In 1926, Edna Gannaway began printing the Camas Hot Springs Exchange out of her home on the Flathead Indian Reservation in Camas, Montana. On June 30, 1938, her son Harry Billings and daughter-in-law, Gretchen Garber, took over the editorial and management needs of the Exchange, the self-proclaimed official Sanders County paper. Billings' first opinion column described his editorial policy as "one of constructive criticism with as few disparaging statements about individuals as the codes of public decency will permit." He also assured readers that the paper would attempt to understand and present opposite points of view, and he consistently took a neutral stance unless he believed someone committed an injustice, such as in the January 29, 1942 editorial when he exclaimed that people were using "patriotism as a shield for intolerant statements they make."

The Camas Hot Springs Exchange ran syndicated articles, including national and international news, society notes, fiction serials, Montana News Inserts, and comics.
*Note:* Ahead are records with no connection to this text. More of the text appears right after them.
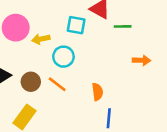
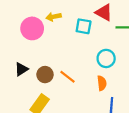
yellow arrow: (41, 39) -> (54, 17), moved
cyan circle: (63, 57) -> (106, 58), moved

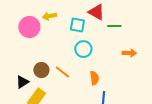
cyan circle: (106, 58) -> (83, 49), moved
black triangle: (21, 69) -> (22, 82), moved

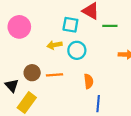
yellow arrow: (49, 16) -> (54, 45), moved
orange line: (62, 72) -> (54, 75), turned -42
black triangle: (22, 82) -> (12, 86), turned -40

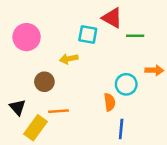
cyan circle: (77, 50) -> (126, 84), moved
brown circle: (32, 73) -> (44, 82), moved
orange line: (54, 75) -> (58, 111), moved

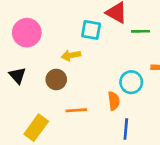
brown circle: (44, 82) -> (56, 79), moved
black triangle: (18, 107) -> (17, 75), moved
orange line: (58, 111) -> (76, 110), moved

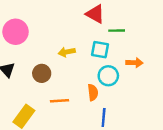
cyan square: (91, 30) -> (100, 50), moved
yellow arrow: (71, 55) -> (67, 52), moved

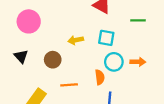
green line: (117, 31) -> (138, 20), moved
orange arrow: (134, 63) -> (138, 62), moved

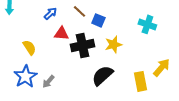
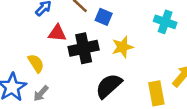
yellow semicircle: (29, 47) -> (36, 63), moved

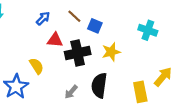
black semicircle: (109, 86) -> (99, 85), turned -40
gray arrow: (41, 93) -> (71, 92), moved

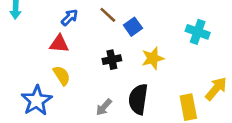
blue square: (95, 26) -> (133, 27), turned 32
red triangle: (55, 40) -> (59, 44), moved
black cross: (78, 53) -> (112, 60), size x0.6

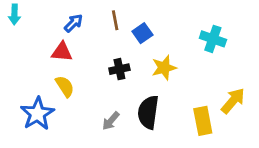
brown line: (108, 15) -> (115, 20), turned 36

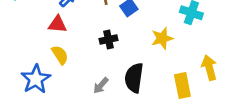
yellow star: (164, 68) -> (162, 38), moved
yellow arrow: (233, 101) -> (209, 68), turned -55

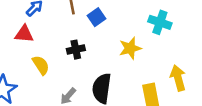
yellow semicircle: (60, 55) -> (41, 65), moved

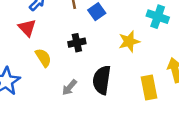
red triangle: (24, 34) -> (27, 28), turned 42

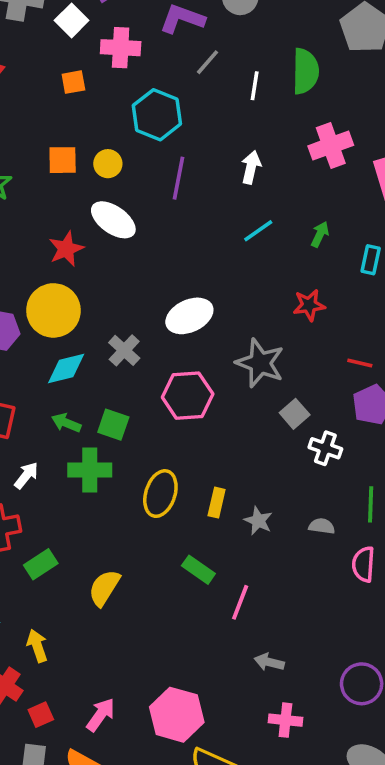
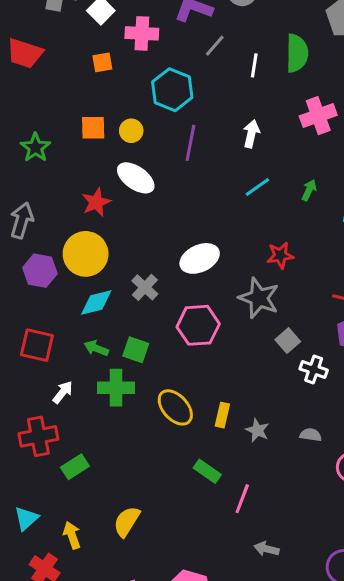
red star: (309, 305) -> (280, 255), moved
yellow ellipse: (160, 494) -> (175, 407), turned -60
yellow semicircle: (104, 588) -> (127, 521), moved

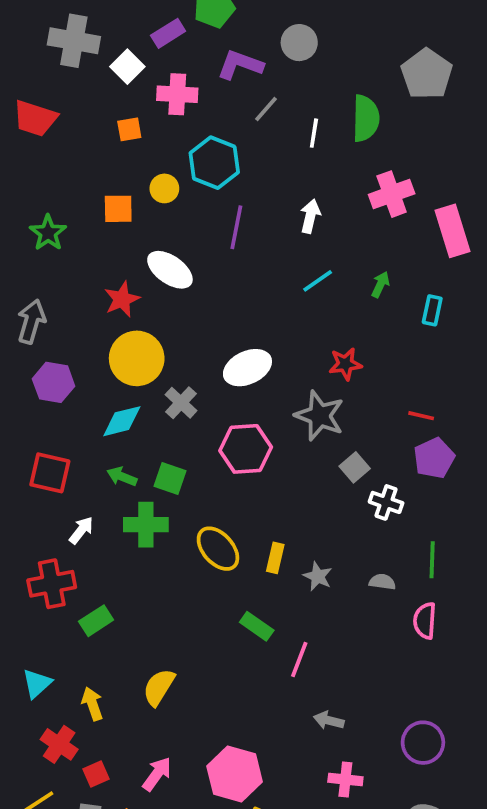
yellow circle: (131, 131) -> (164, 188), moved
yellow circle: (86, 254) -> (137, 358), moved

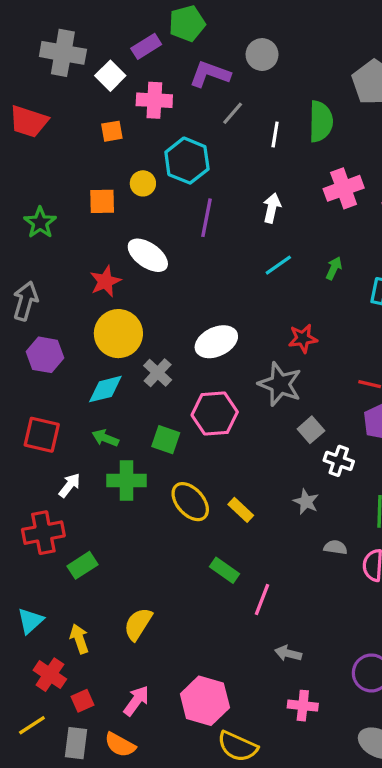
green square: (170, 478) -> (166, 440), moved
yellow rectangle: (275, 558) -> (241, 510), turned -60
gray star: (318, 576) -> (306, 502), moved
gray semicircle: (382, 582) -> (335, 547), moved

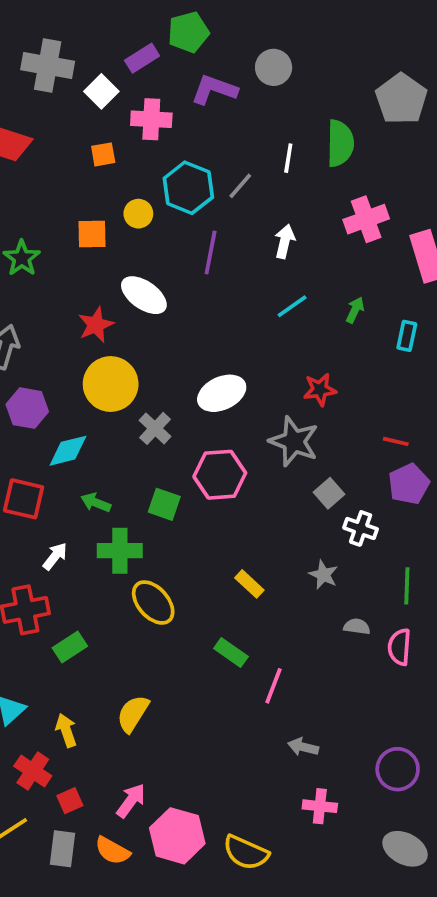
gray line: (233, 113) -> (240, 186), moved
cyan diamond: (105, 389) -> (68, 451), moved
yellow ellipse: (190, 502) -> (153, 603), moved
pink hexagon: (205, 701) -> (177, 836), moved

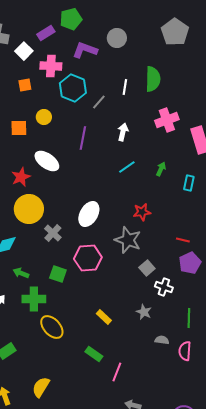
gray pentagon: (401, 99) -> (175, 32), moved
cyan hexagon: (188, 188) -> (73, 88), moved
white ellipse: (222, 393) -> (89, 214), turned -35

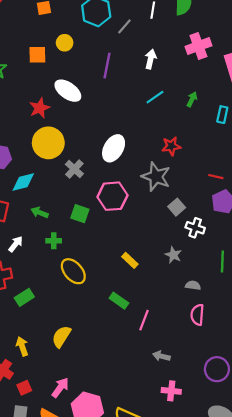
green cross: (34, 299) -> (54, 241), size x0.6
pink semicircle: (185, 351) -> (197, 315), moved

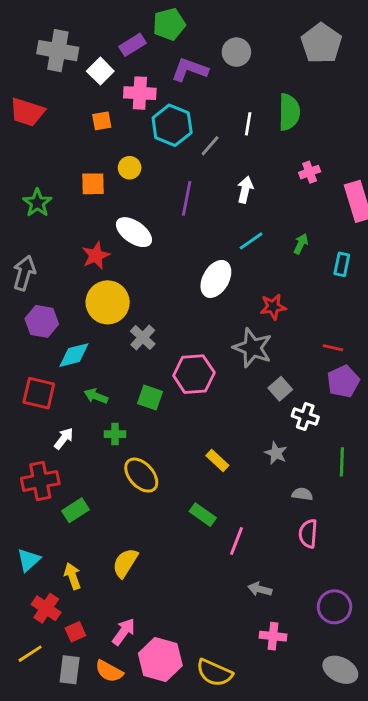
pink cross: (198, 46) -> (310, 172), size x0.6
white ellipse: (114, 148) -> (216, 279), moved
It focused on local news, giving the most attention to business, schools, agriculture, women's clubs, and the comings and goings of communities in the region, such as Lonepine, Camas Prairie, Thompson Falls, Plains, and Cottonwood. Billings and Garber saw the paper through the New Deal, the Indian Reorganization Act, and beginning of European conflicts that led to WWII, leaving the paper on August 27, 1942, after Harry announced his employment with a Kodiak, Alaska construction company. The couple continued newspaper work after World War Two at the People's Voice in Helena, Montana, where they received the 1958 Sidney Hillman Award for reporting.

September 3, 1942 marked Edna Gannaway's return as editor. In October 1942, she moved the newspaper offices to the more densely populated town of Hot Springs, Montana. Her editorials served as a community conscience. Her column on November 12, 1942, reminded citizens to "exercise their right to vote."  And in 1955, Gannaway explained her view of party politics, declaring "we [the editorial staff] are neither Democrat nor Republican--just can't see any appreciable difference." Under Gannaway's tenure, the paper slimmed down from eight pages to four and served the community through World War Two, the Williston Basin Oil Field discovery, and the Korean War. As in previous decades, the Exchange continued to focus on local news, with the front page consistently featuring obituaries.

A member of the Montana Press Association and Women's Press Association, Gannaway declared in her last editorial (what she called an Ednatorial) on December 17, 1959, that she was retiring. Exemplifying the paper's commitment to local news, she said she "always tried to make known the people who do the things that are good for the commmunity." The paper ceased publication with Gannaway's retirement, and she moved to Helena to be close to family.